Tartıştığımız bu sorunlar bize özgü müdür?
Hayır... Hem evrensel düzeyde, hem de TDH-devrimci
hareketi kuşatan sorunlar düzeyinde, ele alıp
tartıştığımız, çözümü için çalıştığımız her bir
sorunun bu evrensel ve genel düzey ile güçlü bağları
vardır. Yani sosyalizmin kendi tarihinde biriken
sorunlarının devamı olarak, 1990’larda yaşadığı
tarihsel kırılma ve geriye düşüş, bununla birlikte
TDH’nin son 25 yılda yaşadığı sorunlar ve politik
özne olmaktan uzak konumu, tüm bu sorunlar için
güçlü bir kaynak oluşturmaktadır. Bu kaynaktan
ve yeni sömürge toplumsal ilişkilerden beslenen
bu sorunlar, bize özgü, bizim parti tarihimize
özgü sorunlarla yeniden ilişki kurmakta ve siyasal
sürecimizde karşımıza çıkmaktadır. Her bir alt
başlıkta, her bir sorun, aynı zamanda evrensel
ve TDH düzeyinde sorunların yansımasıdır. Örneğin
kadro sorunu, sadece bize özgü değil, devrim iddiasına
sahip her politik yapının en temel sorunlarından
biridir. Ama biz, her bir sorunu bu genele bağlamak
ve çözümün kendi dışımızdan gelmesini beklemek
lüksüne sahip değiliz. Pasif bir tutumla, her
şeyi nesnellikle açıklamak, kendiliğindenciliğe
teslim olmak bizim işimiz değildir. Biz her bir
sorunun genel yanının olduğunu biliriz ama tüm
bu sorunları kendimize dert edinir ve kendi siyasal
ve örgütsel sürecimizde çözüm üretiriz. Bunun
için tartışırız, bunun için tüm bu tartışmaları
bir temel politikaya dönüştürür, bu taktik politika
üzerinden örgütlü biçimde mücadele ederiz. Sorunların
genel ve nesnel boyutunu kavrarız, ama “akıntıya
karşı” da olsa bu sorunlara çözüm gücü olma iradesi
gösteririz. Sorunların “basit ve bir çırpıda”
çözülemeyeceğini biliriz ama devrimin ve devrimciliğin
bunlarla mücadele etmek olduğunu biliriz. Bunun
için, çözüm güçü için, kolektif bir bilinç ve
irade önemlidir ve buradan hareketle sorunlara
çözüm için talip oluruz.
Tartıştık ve çok zorlanacağımızı bilerek sorunları
aşmayı önümüze koyduk. Bu tartışmaların toplamı,
bir anlamda nereden geldiğimizi ve nereye gideceğimizi
bilme sorunudur. Bunun için hem sorunları kavramada,
hem de çözmede devrimci duruş ve stratejik yönelim
bizim temel zeminimizdir.
Nereden Geldik?
Devrimci Sosyalizm, bir tarihsel sürecin ürünüdür.

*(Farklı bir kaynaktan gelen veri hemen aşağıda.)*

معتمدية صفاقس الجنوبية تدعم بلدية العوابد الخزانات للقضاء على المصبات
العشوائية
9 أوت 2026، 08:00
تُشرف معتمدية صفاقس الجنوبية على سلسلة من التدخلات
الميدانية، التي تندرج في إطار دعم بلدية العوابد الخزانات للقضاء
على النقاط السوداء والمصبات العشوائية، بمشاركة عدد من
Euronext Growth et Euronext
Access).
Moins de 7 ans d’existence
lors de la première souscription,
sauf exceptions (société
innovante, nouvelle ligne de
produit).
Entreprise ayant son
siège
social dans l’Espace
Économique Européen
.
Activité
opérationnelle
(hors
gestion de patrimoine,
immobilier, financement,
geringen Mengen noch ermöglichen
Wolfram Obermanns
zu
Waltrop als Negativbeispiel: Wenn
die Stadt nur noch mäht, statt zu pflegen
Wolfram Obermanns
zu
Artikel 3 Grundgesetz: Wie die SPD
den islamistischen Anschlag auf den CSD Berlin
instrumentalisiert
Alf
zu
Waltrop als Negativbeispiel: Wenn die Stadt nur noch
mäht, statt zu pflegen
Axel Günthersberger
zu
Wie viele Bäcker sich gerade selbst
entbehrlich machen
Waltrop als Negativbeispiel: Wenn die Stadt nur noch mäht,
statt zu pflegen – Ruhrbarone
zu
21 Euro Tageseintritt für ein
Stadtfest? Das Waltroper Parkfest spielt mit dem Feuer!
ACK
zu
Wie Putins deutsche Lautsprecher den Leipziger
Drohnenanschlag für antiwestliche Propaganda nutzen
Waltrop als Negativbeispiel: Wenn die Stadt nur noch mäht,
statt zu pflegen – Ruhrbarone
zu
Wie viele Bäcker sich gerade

Bu tarihsel süreç yaklaşık 35 yıllık bir dönemii
kapsar. devrimci yenilenme ve yeniden inşa sürecimiz,
12 eylül yenilgisinden, en son Kürt devrimci hareketinin
İmralı'da düzen içi hale getirilerek yenilmesine,
TDH'nin 19 Aralık ve ÖO süreciyle son noktası
konulan bir dönemine kadar uzanan yenilgi ve tıkanmalara
karşı (ve tabii ki, 1990 kırılmasına karşı), bu
tarihsel birikimimiz üzerinden verilen yanıttır
ve tarihimizin önemli bir halkasını oluşturur.

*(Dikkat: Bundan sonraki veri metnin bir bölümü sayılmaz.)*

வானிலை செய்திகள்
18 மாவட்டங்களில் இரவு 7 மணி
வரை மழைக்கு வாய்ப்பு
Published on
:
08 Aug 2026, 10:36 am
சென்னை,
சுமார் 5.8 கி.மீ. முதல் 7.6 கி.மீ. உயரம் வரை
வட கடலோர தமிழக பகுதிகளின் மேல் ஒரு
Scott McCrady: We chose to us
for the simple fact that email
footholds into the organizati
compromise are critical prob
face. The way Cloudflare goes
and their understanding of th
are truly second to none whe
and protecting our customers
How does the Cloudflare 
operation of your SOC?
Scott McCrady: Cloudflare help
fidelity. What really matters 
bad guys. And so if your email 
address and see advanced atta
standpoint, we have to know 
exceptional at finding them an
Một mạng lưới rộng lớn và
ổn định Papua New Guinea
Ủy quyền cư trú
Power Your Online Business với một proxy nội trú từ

Devrimci Sosyalist hareket, genel tıkanma dinamiklerini
kendi bünyesinde yaşamış ve içsel olan yenilenme
dinamiklerini bu süreçte bütünsel bir proje ile
önüne koymuştur. Yeniden inşa sürecimizin hemen
öncesindeki süreç, içinden geçilen yeni tarihsel
sürecin şu veya bu ölçüde kavrandığı ama bütünsel
ele alınamadığı, politik açıdan oldukça geri noktalara
gerileyip hiç bir düzeyde ciddi mücadelenin örgütlenemediği,
örgütsel açıdan “örgütlü örgütsüzlük” olarak tanımlanan,
bir birbirinden kopuk ve sistematik olmayan ilişkilere
dönüştüğü bir süreçtir.
Siyasal ve ideolojik mücadele için, bu mücadelenin
asgari zeminini oluşturacak düzenli bir politik
yayın organından bile uzak olunduğu, hatta bir
yayının çok fazla ayakta kalamayacağı yönünde
güçlü düşüncelerin ve kırılma noktalarının olduğu
bir süreç. Yani aslında doğal bir tasfiye süreci
ve ideolojik bir grup olmaktan bile uzak, diri
bazı kadro ve ilişkilerle sürece tutunma söz konusudur.
TDH’ne sinen tıkanma devrimci sosyalist harekette
kendine özgü biçim almakta, toplamında ideolojik,
politik ve örgütsel kriz üretmektedir.
Bu süreç, kolay bir mantıkla, bazı ilişkilerin
toparlanması ile aşılabilir miydi?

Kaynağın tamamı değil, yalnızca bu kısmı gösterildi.